ChatGPT is a popular NLP tool, as it performs quick analysis of a user’s input and generates human-like answers. This chatbot is designed to answer questions and generate content in a way that mimics human dialogue. It can provide information that can be used for a variety of purposes, such as brainstorming, research starters, and data analysis, due to the large dataset of user input it draws from. However, it is far from a perfect system due to that same heavy reliance on user input, as it leaves way for instances of users misleading the system to produce incorrect information. Often times when it produces a data list of sources “the references often do not correspond to the text created or are fake citations made of a mix of real publication information from multiple sources,” leading to misinformation.⁹ This reliance also draws into question the ethical aspects of consuming and producing content based on user data. Concerns of violating a user’s privacy has contributed to companies cracking down on how their internal data is handled, creating policies and security tactics such as disabling access to several popular generative AI tools. Some companies have even taken to further compartmentalizing their information to protect their employees and confidential data.

6. Robotics

These robots, powered by AI, contain a variety of sensors that analyze and identify data in real-time leading to immediate reactions.¹⁰ This equipment helps them navigate unpredictable situations and still be able to complete their tasks.

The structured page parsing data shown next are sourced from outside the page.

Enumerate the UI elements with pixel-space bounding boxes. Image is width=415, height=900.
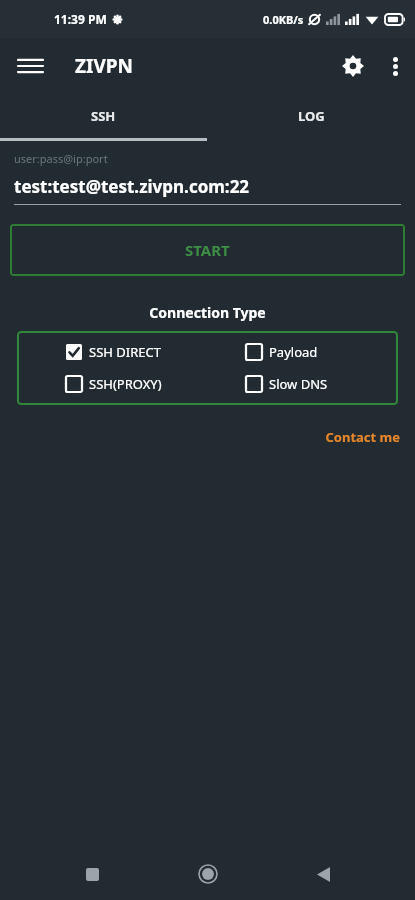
button[interactable]: Recent apps [70,852,114,896]
staticText: 11:39 PM [54,11,107,27]
button[interactable]: Back [301,852,345,896]
staticText: LOG [298,107,325,125]
staticText: Payload [269,343,318,361]
button[interactable]: Settings [331,44,375,88]
button[interactable]: More options [375,46,415,86]
staticText: START [185,240,230,260]
button[interactable]: Contact me [0,428,400,446]
staticText: 0.0KB/s [263,12,304,27]
staticText: Slow DNS [269,375,328,393]
staticText: SSH DIRECT [89,343,161,361]
staticText: user:pass@ip:port [14,151,108,166]
button[interactable]: Home [186,852,230,896]
button[interactable]: Payload [246,343,318,361]
button[interactable]: LOG [207,94,415,138]
button[interactable]: SSH [0,94,207,138]
button[interactable]: START [10,224,405,276]
button[interactable]: SSH DIRECT [66,343,161,361]
staticText: ZIVPN [75,53,133,79]
button[interactable]: Slow DNS [246,375,328,393]
staticText: SSH(PROXY) [89,375,162,393]
staticText: Connection Type [0,303,415,322]
button[interactable]: user:pass@ip:port [14,151,401,205]
button[interactable]: Open navigation menu [10,46,50,86]
button[interactable]: SSH(PROXY) [66,375,162,393]
staticText: SSH [91,107,116,125]
staticText: test:test@test.zivpn.com:22 [14,175,250,198]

Three of the most common types of AI-powered robots are autonomous mobile robots (AMRs), articulated robots (robotic arms), and cobots.¹¹

Autonomous Mobile Robots (AMRs)

These robots are able to gather and analyze information quickly via 3D cameras, sensors, and advanced mapping technology. As they collect information and data, they are able to make inferences and deliver outcomes or solutions based on their environment and tasks. Due to their ability to adapt in multiple environments and changes, they are valuable robots that are used in various industries and applications. A popular example of AMRs in action is Roomba, a cleaning robot that uses its built-in sensors to identify and pick up dirt while navigating the layout of a room.

Articulated Robots (Robotic Arms)

These are simple industrial robots that have arms composed of rotary joints or axes whose mobility provides them with an extensive range of motion and the ability to perform a wide variety of tasks. Articulated robots have a heavy use in the manufacturing field due to their reliability, enhanced precision¹², and their tendency to not deviate from their programmed path. An example of an articulated robot’s function is assembly and packaging, as these machines, like a human arm and hand, can precisely pick up objects, place them down, and use materials to seal boxes together.

Cobots

Many fear that robots will take over their jobs,¹³ but these collaborative or companion robots are smaller than traditional industrial robots and designed to increase productivity by working alongside humans in close proximity. They are compact machines that can learn new operations due to their simple programming. Similar to other industrial robots, cobots are consistent and precise, making them excellent additions to work that requires monotonous tasks such as replenishing stocks or assembly line work.

AI’s rapid development has influenced and contributed to many technological and social practices. Its expansion into various fields and its variety of processes that extend past the ability to simply generate content has improved automated systems and fluidity. However, the question of its capabilities, ethics of its practice, and how to harness it are still being contemplated and tested by academia, businesses, and fields. Although this dilemma will continue to have prominence, AI should not be a tool that is shied away from, rather, it should be viewed as an important aspect of technology to learn about and utilize.